The part I am most concerned with is not the truth of the matter: Brett Kavanaugh did or did not sexually assault Dr. Christine Blasey Ford. A whole different article could be written on why to believe Dr. Ford. I am most concerned with the responses of senators, reporters, American people and the president of the United States. Here’s a new headline for you: “President mocks a survivor: people cheer.” You may be surprised. I am not.
This week, Senator Susan Collins (R-Maine) let down thousands of women and countless survivors in Maine and in the nation, but disconcertingly, I’m not sure I can villainize her. I have listened to her explain one of the most bipartisan political philosophies in Congress today and have watched her cross party-lines on crucial issues. I do not believe her to be evil. Instead, what is her fault is also the fault of a society that encourages its leaders to vote against justice in a sexual assault investigation. Senator Collins did not go against the grain; she capitulated to an ideology stronger than any one person, one that infiltrates and underlies our country, one that devalues survivorship.

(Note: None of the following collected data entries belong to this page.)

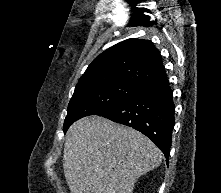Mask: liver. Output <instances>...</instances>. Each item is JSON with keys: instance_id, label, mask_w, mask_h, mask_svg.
<instances>
[{"instance_id": "1", "label": "liver", "mask_w": 221, "mask_h": 193, "mask_svg": "<svg viewBox=\"0 0 221 193\" xmlns=\"http://www.w3.org/2000/svg\"><path fill=\"white\" fill-rule=\"evenodd\" d=\"M63 160L71 193H133L137 179L160 165L162 153L139 131L90 116L68 129Z\"/></svg>"}]
</instances>
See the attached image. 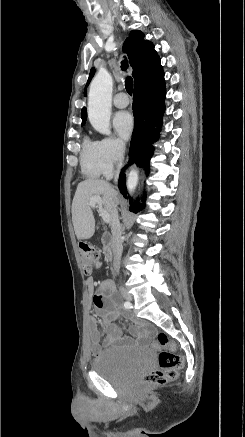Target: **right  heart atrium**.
<instances>
[{
  "mask_svg": "<svg viewBox=\"0 0 245 437\" xmlns=\"http://www.w3.org/2000/svg\"><path fill=\"white\" fill-rule=\"evenodd\" d=\"M98 155L104 175H110L121 164L125 154L124 143L115 137H103L97 141Z\"/></svg>",
  "mask_w": 245,
  "mask_h": 437,
  "instance_id": "obj_1",
  "label": "right heart atrium"
}]
</instances>
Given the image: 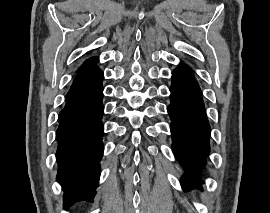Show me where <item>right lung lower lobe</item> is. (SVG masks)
Masks as SVG:
<instances>
[{
  "mask_svg": "<svg viewBox=\"0 0 270 213\" xmlns=\"http://www.w3.org/2000/svg\"><path fill=\"white\" fill-rule=\"evenodd\" d=\"M103 78L97 66L79 71L58 117L57 181L65 190V209L78 201H92L99 183L104 150Z\"/></svg>",
  "mask_w": 270,
  "mask_h": 213,
  "instance_id": "1",
  "label": "right lung lower lobe"
}]
</instances>
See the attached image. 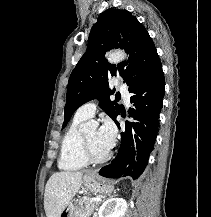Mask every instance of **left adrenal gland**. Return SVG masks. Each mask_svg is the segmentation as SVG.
<instances>
[{
  "label": "left adrenal gland",
  "mask_w": 211,
  "mask_h": 217,
  "mask_svg": "<svg viewBox=\"0 0 211 217\" xmlns=\"http://www.w3.org/2000/svg\"><path fill=\"white\" fill-rule=\"evenodd\" d=\"M102 201H104V199L97 203L96 208H98L99 204H101Z\"/></svg>",
  "instance_id": "left-adrenal-gland-1"
}]
</instances>
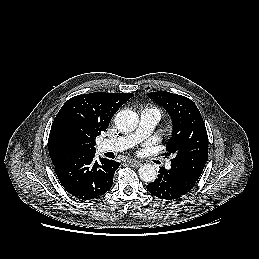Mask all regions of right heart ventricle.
I'll list each match as a JSON object with an SVG mask.
<instances>
[{"label": "right heart ventricle", "mask_w": 259, "mask_h": 259, "mask_svg": "<svg viewBox=\"0 0 259 259\" xmlns=\"http://www.w3.org/2000/svg\"><path fill=\"white\" fill-rule=\"evenodd\" d=\"M149 110H153V111L157 112L161 116V111L158 108L151 107V108H149Z\"/></svg>", "instance_id": "e07e8e85"}]
</instances>
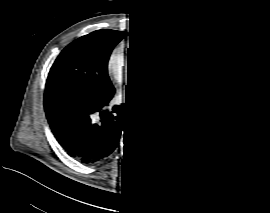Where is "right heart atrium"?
I'll list each match as a JSON object with an SVG mask.
<instances>
[{"mask_svg": "<svg viewBox=\"0 0 270 213\" xmlns=\"http://www.w3.org/2000/svg\"><path fill=\"white\" fill-rule=\"evenodd\" d=\"M118 77L121 81H127L130 75V66L127 60H115Z\"/></svg>", "mask_w": 270, "mask_h": 213, "instance_id": "d8ad5b80", "label": "right heart atrium"}]
</instances>
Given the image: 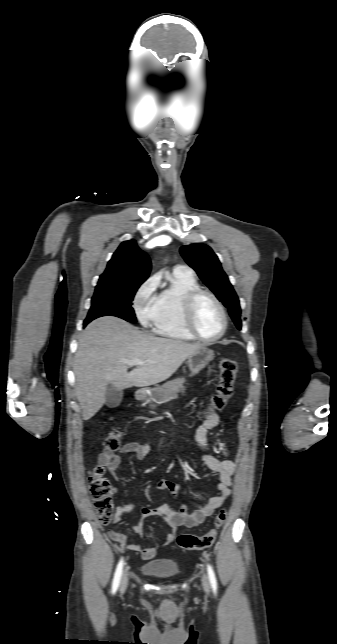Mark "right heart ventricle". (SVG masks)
I'll return each instance as SVG.
<instances>
[{"label":"right heart ventricle","instance_id":"e07e8e85","mask_svg":"<svg viewBox=\"0 0 337 644\" xmlns=\"http://www.w3.org/2000/svg\"><path fill=\"white\" fill-rule=\"evenodd\" d=\"M199 287L192 272L173 271L170 284L157 296L156 314L152 321L156 334L178 341L194 340L184 326L182 309L185 296Z\"/></svg>","mask_w":337,"mask_h":644}]
</instances>
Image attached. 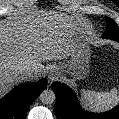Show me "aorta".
<instances>
[{"label":"aorta","instance_id":"aorta-1","mask_svg":"<svg viewBox=\"0 0 119 119\" xmlns=\"http://www.w3.org/2000/svg\"><path fill=\"white\" fill-rule=\"evenodd\" d=\"M56 100V95L54 93L53 90L51 89H46L44 91L41 92L40 94V101L43 103V104H52L54 103Z\"/></svg>","mask_w":119,"mask_h":119}]
</instances>
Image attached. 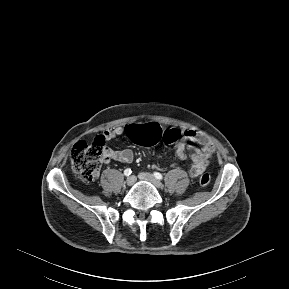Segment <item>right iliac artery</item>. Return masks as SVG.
Returning <instances> with one entry per match:
<instances>
[{
	"label": "right iliac artery",
	"mask_w": 289,
	"mask_h": 289,
	"mask_svg": "<svg viewBox=\"0 0 289 289\" xmlns=\"http://www.w3.org/2000/svg\"><path fill=\"white\" fill-rule=\"evenodd\" d=\"M131 173H132V171H131L130 168H127V169L124 170V175L125 176H129Z\"/></svg>",
	"instance_id": "82829eb1"
}]
</instances>
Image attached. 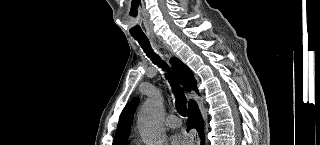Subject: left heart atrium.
<instances>
[{"mask_svg": "<svg viewBox=\"0 0 320 145\" xmlns=\"http://www.w3.org/2000/svg\"><path fill=\"white\" fill-rule=\"evenodd\" d=\"M172 145H186V139L181 135H175L171 139Z\"/></svg>", "mask_w": 320, "mask_h": 145, "instance_id": "obj_1", "label": "left heart atrium"}]
</instances>
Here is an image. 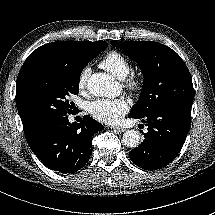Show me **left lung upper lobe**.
Instances as JSON below:
<instances>
[{"label":"left lung upper lobe","mask_w":215,"mask_h":215,"mask_svg":"<svg viewBox=\"0 0 215 215\" xmlns=\"http://www.w3.org/2000/svg\"><path fill=\"white\" fill-rule=\"evenodd\" d=\"M123 53L136 61L144 75L140 99L129 117L143 118L175 104L193 102L191 74L182 58L168 46L153 41H111Z\"/></svg>","instance_id":"5c2ea615"}]
</instances>
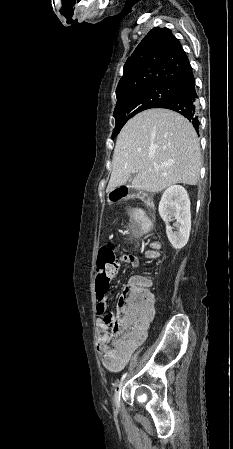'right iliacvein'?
<instances>
[{"label": "right iliac vein", "mask_w": 233, "mask_h": 449, "mask_svg": "<svg viewBox=\"0 0 233 449\" xmlns=\"http://www.w3.org/2000/svg\"><path fill=\"white\" fill-rule=\"evenodd\" d=\"M123 384H124V382H121L119 387L117 388V390L114 393V403L117 407L120 405V393H121V388H122Z\"/></svg>", "instance_id": "right-iliac-vein-1"}]
</instances>
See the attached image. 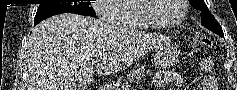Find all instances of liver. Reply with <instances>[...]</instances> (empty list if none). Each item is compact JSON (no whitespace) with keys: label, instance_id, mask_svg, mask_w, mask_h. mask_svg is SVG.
Here are the masks:
<instances>
[{"label":"liver","instance_id":"1","mask_svg":"<svg viewBox=\"0 0 237 90\" xmlns=\"http://www.w3.org/2000/svg\"><path fill=\"white\" fill-rule=\"evenodd\" d=\"M158 42L160 36L118 22L58 14L43 20L28 38V90H85L94 72L110 76L128 68Z\"/></svg>","mask_w":237,"mask_h":90}]
</instances>
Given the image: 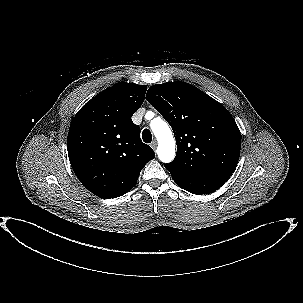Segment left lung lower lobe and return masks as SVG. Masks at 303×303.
I'll return each mask as SVG.
<instances>
[{"label": "left lung lower lobe", "instance_id": "1", "mask_svg": "<svg viewBox=\"0 0 303 303\" xmlns=\"http://www.w3.org/2000/svg\"><path fill=\"white\" fill-rule=\"evenodd\" d=\"M175 183L182 189L193 194H209L220 188L231 176L228 172H208V173H185L169 168L164 165Z\"/></svg>", "mask_w": 303, "mask_h": 303}]
</instances>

Judge Kavanaugh epitomizes this ideology; he consistently calls the accusations “absurd.” If I get across one thing, let it be that the reality of sexual assault is not absurd. The fact that a woman can be traumatized for decades of her life after being attacked, yet not feel supported enough to speak out, is not absurd. The committee chair said, “We were fair to Dr. Ford, why should we not do the same for Judge Kavanaugh?” I completely agree with the premise of hearing all sides fairly to pursue justice, but this statement gets garbled in the language of mainstream rape culture and becomes a sympathy call for Kavanaugh.
Senator Lindsey Graham (R-S.C.) did not hide his sympathy. In an outburst that I can imagine would be excruciating for any survivor—let alone anyone with a moral compass—to watch, he lauded Kavanaugh’s lack of “biases or prejudices.” He called the hearing a legitimization of “the most despicable thing” and told the judge that “you have nothing to apologize for.”

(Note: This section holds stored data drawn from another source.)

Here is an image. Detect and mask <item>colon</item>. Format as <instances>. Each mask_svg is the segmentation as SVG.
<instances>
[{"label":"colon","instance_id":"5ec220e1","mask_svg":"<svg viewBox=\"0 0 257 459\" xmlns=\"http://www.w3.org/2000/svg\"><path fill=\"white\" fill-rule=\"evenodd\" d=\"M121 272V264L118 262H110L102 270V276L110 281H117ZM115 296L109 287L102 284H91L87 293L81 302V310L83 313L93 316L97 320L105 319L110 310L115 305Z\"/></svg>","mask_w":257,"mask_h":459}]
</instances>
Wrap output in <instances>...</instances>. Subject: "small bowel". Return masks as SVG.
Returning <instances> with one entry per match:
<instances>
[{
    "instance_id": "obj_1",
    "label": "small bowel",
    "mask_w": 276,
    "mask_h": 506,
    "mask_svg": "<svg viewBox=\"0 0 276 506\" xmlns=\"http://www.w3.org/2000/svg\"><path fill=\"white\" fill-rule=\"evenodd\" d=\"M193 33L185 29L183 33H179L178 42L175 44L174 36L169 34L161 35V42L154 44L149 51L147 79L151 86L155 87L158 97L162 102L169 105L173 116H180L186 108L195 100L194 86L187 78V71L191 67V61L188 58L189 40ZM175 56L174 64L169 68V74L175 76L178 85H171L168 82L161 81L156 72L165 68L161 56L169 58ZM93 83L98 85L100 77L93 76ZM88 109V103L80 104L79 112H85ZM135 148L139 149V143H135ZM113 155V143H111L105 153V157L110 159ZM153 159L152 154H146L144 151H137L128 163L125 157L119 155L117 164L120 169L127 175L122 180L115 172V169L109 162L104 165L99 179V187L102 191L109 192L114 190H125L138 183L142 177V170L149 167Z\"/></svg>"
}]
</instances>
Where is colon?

Now, back up. Graham has no idea (with any basis in fact) whether or not Kavanaugh has ever sexually assaulted anyone. Therefore, he essentially contended that, whether or not Judge Kavanaugh is a perpetrator, he should not apologize. This may seem exaggerated, but it is in line with current American rhetoric on assault. The “boys will be boys” philosophy has worked its way straight into a Senate committee hearing regarding a seat on the highest court in the country.

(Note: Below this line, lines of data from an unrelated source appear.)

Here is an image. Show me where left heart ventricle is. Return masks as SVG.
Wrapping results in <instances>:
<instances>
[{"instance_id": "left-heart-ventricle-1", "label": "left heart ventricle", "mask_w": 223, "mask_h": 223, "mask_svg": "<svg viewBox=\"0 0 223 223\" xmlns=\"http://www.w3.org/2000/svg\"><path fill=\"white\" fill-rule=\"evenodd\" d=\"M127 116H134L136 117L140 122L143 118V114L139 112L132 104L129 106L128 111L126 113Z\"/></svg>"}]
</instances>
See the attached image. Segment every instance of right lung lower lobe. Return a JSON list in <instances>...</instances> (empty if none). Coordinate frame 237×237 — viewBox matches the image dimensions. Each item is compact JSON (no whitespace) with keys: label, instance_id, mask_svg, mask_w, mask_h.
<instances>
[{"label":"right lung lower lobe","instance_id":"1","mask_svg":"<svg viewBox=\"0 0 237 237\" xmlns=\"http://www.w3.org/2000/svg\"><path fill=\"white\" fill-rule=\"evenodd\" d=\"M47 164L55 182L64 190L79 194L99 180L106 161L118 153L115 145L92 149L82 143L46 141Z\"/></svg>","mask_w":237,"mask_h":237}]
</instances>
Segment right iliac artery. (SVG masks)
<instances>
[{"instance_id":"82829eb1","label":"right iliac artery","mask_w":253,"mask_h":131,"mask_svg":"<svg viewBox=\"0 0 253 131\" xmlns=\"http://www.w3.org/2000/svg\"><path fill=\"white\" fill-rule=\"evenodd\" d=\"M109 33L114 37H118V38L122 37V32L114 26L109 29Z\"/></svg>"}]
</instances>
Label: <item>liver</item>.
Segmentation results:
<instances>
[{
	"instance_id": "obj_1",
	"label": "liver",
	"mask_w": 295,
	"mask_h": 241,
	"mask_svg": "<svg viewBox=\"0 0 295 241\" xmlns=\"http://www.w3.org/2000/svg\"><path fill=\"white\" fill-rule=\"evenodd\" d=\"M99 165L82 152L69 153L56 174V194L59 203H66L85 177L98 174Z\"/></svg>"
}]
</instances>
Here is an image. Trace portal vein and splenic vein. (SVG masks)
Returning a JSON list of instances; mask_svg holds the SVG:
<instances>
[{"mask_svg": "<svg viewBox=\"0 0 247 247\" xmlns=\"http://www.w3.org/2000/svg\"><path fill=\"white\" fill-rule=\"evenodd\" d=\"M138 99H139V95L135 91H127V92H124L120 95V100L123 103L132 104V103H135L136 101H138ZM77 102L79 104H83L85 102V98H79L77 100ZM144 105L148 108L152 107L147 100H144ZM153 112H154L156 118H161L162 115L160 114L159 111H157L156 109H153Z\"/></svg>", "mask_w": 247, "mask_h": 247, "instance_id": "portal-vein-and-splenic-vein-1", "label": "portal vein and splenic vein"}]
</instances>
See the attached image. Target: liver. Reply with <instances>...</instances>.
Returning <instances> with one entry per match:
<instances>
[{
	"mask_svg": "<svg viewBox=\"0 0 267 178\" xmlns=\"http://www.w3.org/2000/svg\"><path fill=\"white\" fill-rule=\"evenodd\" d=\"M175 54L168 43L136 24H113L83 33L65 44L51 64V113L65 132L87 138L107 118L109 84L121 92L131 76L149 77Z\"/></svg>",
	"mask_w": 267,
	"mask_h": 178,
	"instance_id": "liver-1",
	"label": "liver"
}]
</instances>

President Trump fits right into this picture. It only took 40 seconds of watching his reaction to practically bring me to tears. He stands at a podium, looking smug, and repeats the phrase “I don’t know” to mock Dr. Ford. Supporters smile. They yell and hold up signs that say, “Women for Trump.” They revel in the fact that their commander in chief is unfiltered enough to explicitly condone rape culture. I felt, at points, like nothing could halt Kavanaugh’s appointment. In reality, an objective investigation could have. Instead, as Senator Cory Booker (D-N.J.) contends, the report was grossly incomplete, though it has placated a majority of senators. The pursuit of justice for survivors yet again has been stopped short and then called enough.
Senator John Cornyn (R-Texas) claimed that the democratic system has lost its “decency” in these proceedings. I would agree, but for an opposite reason. He was infuriated that Kavanaugh could even be accused of such things. I am outraged that Kavanaugh could get away with such things. “You’ll come out on the right side of that decision,” he said. Translation: the senator expected the public and more importantly, the Senate, to once again side with powerful men. “The burden is not on you to disprove,” he assured. These beliefs represent a fatal flaw in our system’s ability to deal with sexual misconduct. The issue is not that we hold an innocent-until-proven-guilty standard; the issue is that “proven guilty” looks so different in the case of sexual assault. We have not figured out how to make it fair. We have allowed classically masculine values of objectivity and confidence and rigidity to infuse our understanding of a crime that is deeply intimate, but also profoundly social.
Is it possible that Kavanaugh is innocent? Yes, it’s possible. Is it true that his family has been torn apart and he has suffered some false accusations? Likely. Is it possible that he doesn’t remember or has denied the memory of the assault? Yes. But to give into these possibilities is to deny survivors everywhere the respect, empathy, credibility and attention that they deserve. As long as the burden rests on the survivor, America will never see justice for the majority of assaults.
I write this because I am scared. I am scared to be raped. Most women are scared to be raped. And the survivors—men and women—who have experienced assault are scared that they won’t be believed, that their life will be ruined all over again like Dr. Ford’s. I cannot speak as a survivor, or for survivors. I cannot speak as anyone who might know the truth about Kavanaugh’s accused assault. I cannot speak as a senator or the president of the United States. I speak as an outraged, disappointed and terrified woman in America. Unfortunately, voices like mine carry much less weight than voices of men like President Trump and Judge Kavanaugh.
Anna Martens is a member of the class of 2020.